NEWS

For EGFR Research, New Targeted Drugs Mean New Questions

Brian Vastag

In the early 1980s, a pair of researchers at the University of California at San Diego had an idea that was ahead of its time. John Mendelsohn, M.D., and Gordon Sato, M.D., had been studying a cell-surface molecule, the epidermal growth factor receptor (EGFR), that appeared to be a key element in oncogenesis. If they could shut down the receptor, they thought, maybe they could shut down cancer, too. So the team borrowed a motif from the body's immune system and built an antibody—a daunting task then—that clamps onto EGFR. Mouse experiments showed the soundness of their theory: Shutting down the receptor indeed halted the spread of cancer.

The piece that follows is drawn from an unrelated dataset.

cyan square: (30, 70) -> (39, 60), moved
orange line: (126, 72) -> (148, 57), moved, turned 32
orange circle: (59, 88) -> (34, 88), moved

Twenty-five years later, the human version of that antibody is now an FDA-approved treatment for lung cancer, Erbitux (cetuximab). In the interim, scientists and grants flew toward EGFR as researchers struck on its role as all-around bad actor in out-of-control cell growth. EGFR became, in effect, the receptor that launched a thousand labs.

"A lot of people ask, ‘Why this system?’ " said H. Steven Wiley, Ph.D., from the Pacific Northwest National Laboratory. "It's the prototypical receptor system. We've been studying it for almost 50 years." As clinical trials of anti-EGFR therapy began in the 1990s, the concept generated huge excitement. However, the pivotal trials ultimately proved disappointing, with only a fraction of patients responding to therapy.

Illuminating Cancer

Nevertheless, researchers have repeatedly cited EGFR research as a key to illuminating the murky processes by which normal cells turn cancerous. At least five different growth factors dock with EGFR, and depending on the configuration and duration of binding, these proteins trigger several responses: cell proliferation, the formation of new blood vessels (angiogenesis), and inhibition of cell death.

In a normal cell, these processes play out on a tightly regulated schedule. But when a cell begins making too much EGFR, the growth signals get louder. Soon, they are nearly all the cell can hear. "Normal cells respond to a variety of partially overlapping signals," said Wiley. "But cancer cells rely on a few enhanced signals, such as those generated by EGFR." The result: haywire growth, cellular immortality, and quickened angiogenesis.

Researchers now know that EGFR-driven mutagenic forces affect many solid tumors. Head and neck cancer lead the way, with about 95% overexpressing EGFR. Depending on methodology, estimates for other types of tumors vary widely. Best estimates show EGFR overexpressed in at least half of colorectal, breast, prostate, ovarian, and lung cancers. "Every cell has EGFR, of course. Whether or not the cell becomes malignant is simply a question of how much EGFR," said Roy Herbst, M.D., Ph.D., chief of thoracic oncology at the University of Texas M. D. Anderson Cancer Center in Houston.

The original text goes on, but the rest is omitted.